Dunia sudah menjadi kantor yang tidak pernah tutup. Ada alarm yang tidak pernah berhenti berbunyi: Twitter, WhatsApp, berita tentang bom, berita tentang korupsi, berita tentang seorang ahli strategi yang yakin dia bisa menang sebelum perang dimulai. Kami semua berlari—berlari ke rapat, berlari ke goals yang terasa mendesak, berlari dari satu crisis ke crisis lain, berpikir bahwa kecepatan adalah bukti bahwa kita hidup. Tapi siapa yang bertanya: berlari ke mana? Untuk apa? Kapan kita tiba, apakah kita akan puas, atau hanya akan ada lebih banyak lapangan lagi di depan?

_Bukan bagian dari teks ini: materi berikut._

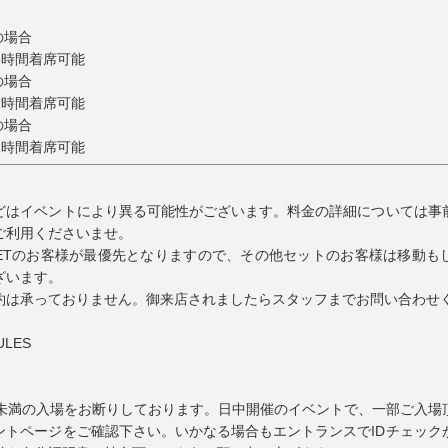
席の場合
00 3時間着席可能
席の場合
00 2時間着席可能
席の場合
00 1時間着席可能
どはイベントにより異る可能性がございます。料金の詳細については事
ご利用くださいませ。
ME SETのお客様が最優先となりますので、その他セットのお客様は移動
ざいます。
約は承っておりません。御来店されましたらスタッフまでお問い合わせ
ULES
歳未満の入場をお断りしております。日中開催のイベントで、一部ご入場
ントページをご確認下さい。いかなる場合もエントランスでIDチェック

Ketenangan bukan tanda keberhasilan; itu sudah dianggap tanda kegagalan. Di zaman di mana setiap orang harus terlihat sibuk—terhubung, produktif, tersangkut dalam sesuatu yang penting—diam-diam duduk dan menonton awan dianggap kemewahan yang hanya bisa dibeli oleh orang kaya, atau kelemahan orang miskin yang tidak punya pilihan. Padahal ketenangan adalah keterampilan yang telah kita lupakan sama sekali. Kita bingung, lalu kita sibuk. Kita takut, lalu kita berlari. Kami tidak pernah berhenti cukup lama untuk menyadari bahwa yang kita kejar mungkin sudah hilang sebelum kita mulai.

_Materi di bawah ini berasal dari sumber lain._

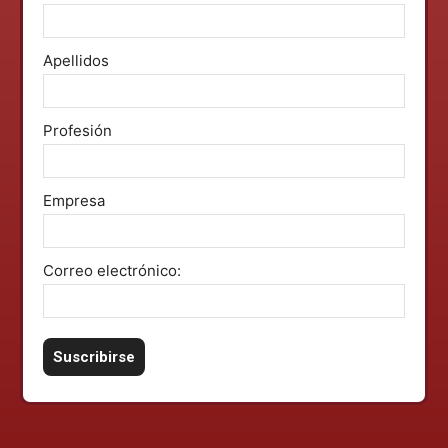
Apellidos
Profesión
Empresa
Correo electrónico:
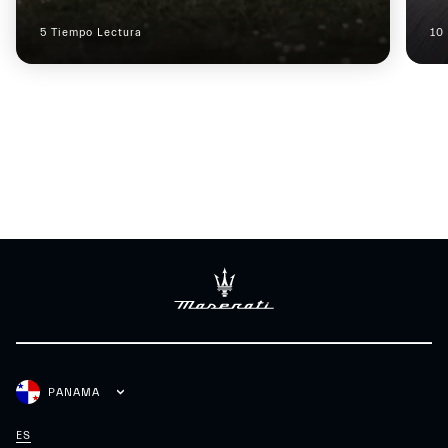
5 Tiempo Lectura
10
PANAMA
ES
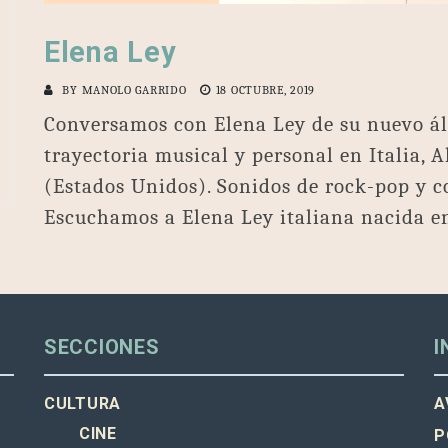
Elena Ley
BY
MANOLO GARRIDO
18 OCTUBRE, 2019
Conversamos con Elena Ley de su nuevo á
trayectoria musical y personal en Italia, 
(Estados Unidos). Sonidos de rock-pop y c
Escuchamos a Elena Ley italiana nacida e
SECCIONES
I
CULTURA
A
CINE
P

Pada akhirnya, bom meledak, bola masuk gol, politisi tertawa dengan tas penuh, dan kita semua masih di sini—melanjutkan pertunjukan. Hidupnya terus, atau itu yang kami katakan pada diri sendiri. Tapi kami yang paling sibuk adalah kami yang paling kosong—dan itulah lelucon terbesar yang belum kami mengerti. Ketenangan bukan lawan dari kesibukan; itu adalah pertanyaan yang kita takut menjawab, karena jawabannya mungkin: Kami tidak tahu siapa kami ketika dunia berhenti mengguncang.